De acordo com o próprio artista, as obras que produz não são muito diferentes das poesias escritas de seus amigos. A grande diferença é o uso de outras ferramentas. No entanto, como todo o artista, a arte também precisa ser consumida e financiada. A forma que Pedro Luis encontrou de continuar vivendo das obras em tempos de crise foi fazer produtos sob encomenda. Isto serve tanto para pessoas físicas que queiram presentear alguém como para grandes empresas como a própria rede Globo. “Vejo os trabalhos sob encomenda como algo mais comercial, um espírito parecido de quando uma loja ou uma empresa me pede para fazer uma parceria. Encaro isso como um trabalho o que não deixa de ser artístico”, explicou. Recentemente, o publicitário fez alguns bordados para um leilão no dia do McLanche Feliz, no McDonald’s. Durante a produção, Pedro Luis precisou respeitar o tema exigido.

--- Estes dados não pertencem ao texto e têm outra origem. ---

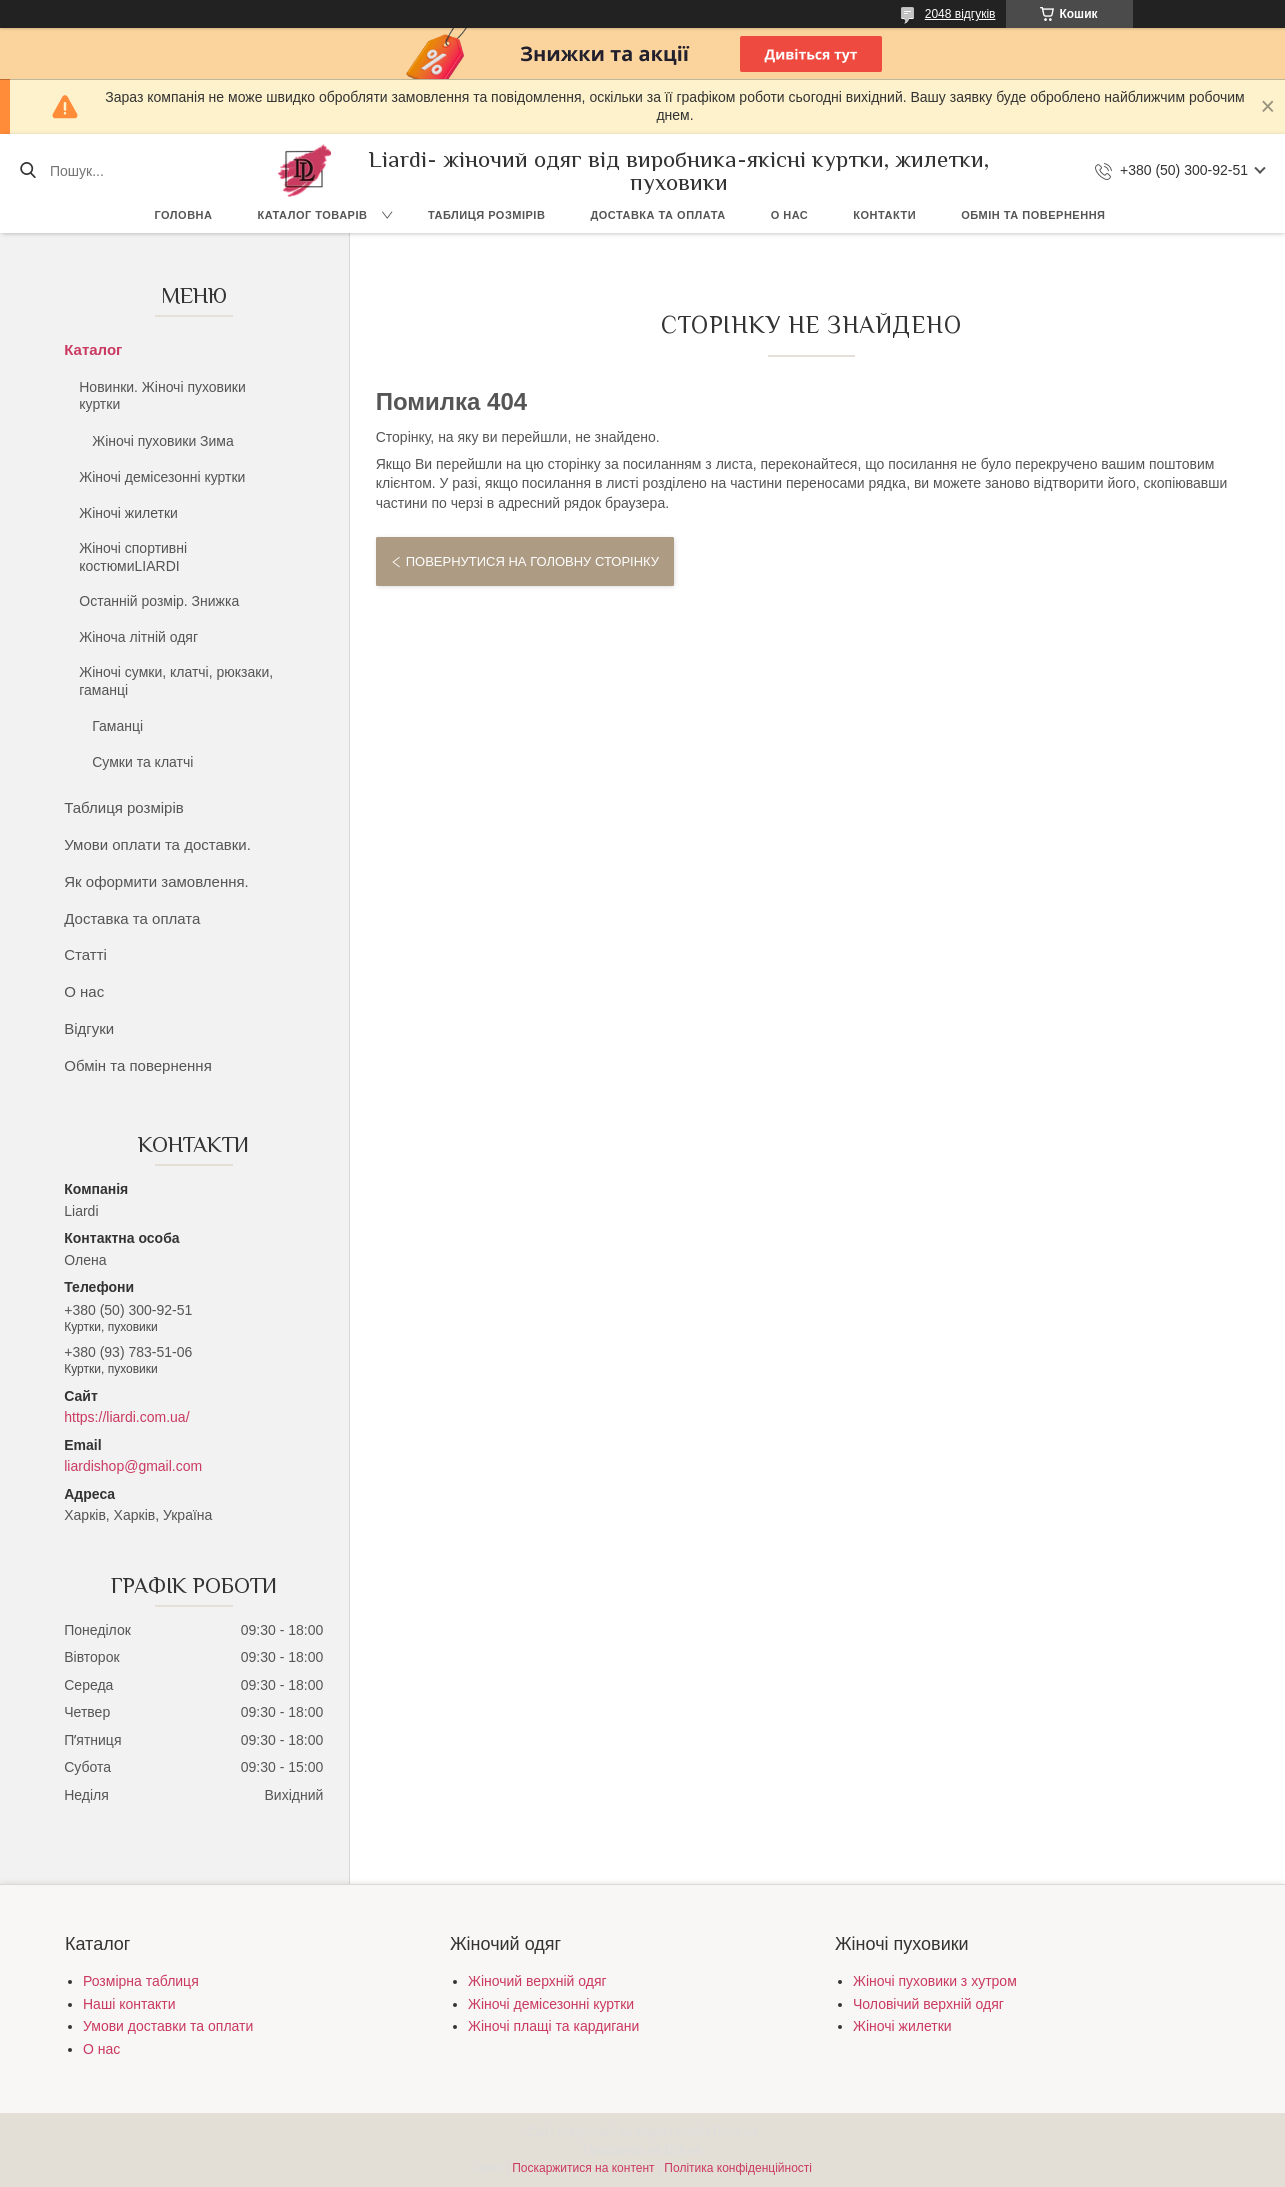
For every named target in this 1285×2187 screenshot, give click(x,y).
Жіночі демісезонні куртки (162, 477)
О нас (790, 215)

Ao trazer a possibilidade para o público de consumir, literalmente, a arte, Pedro Luis acaba esbarrando em outro problema. Em uma sociedade extremamente massificada e com déficit na educação, muitos não enxergam o valor importantíssimo da arte para a cultura. Por isso, alguns clientes tentam questionar o preço final da obra sem levar em consideração todo o estudo, dedicação e conceito por trás. “É muito bom para mim saber que cada objeto que faço é único, mas tem muitas pessoas que não sabem valorizar e não entendem os trabalhos artesanais. Às vezes, quando os clientes se assustam quando eu passo o preço, por achar caro. O manual é muito mais complicado, ainda mais um bordado que não é algo fácil. Com certeza, não foi algo importado da China”, criticou.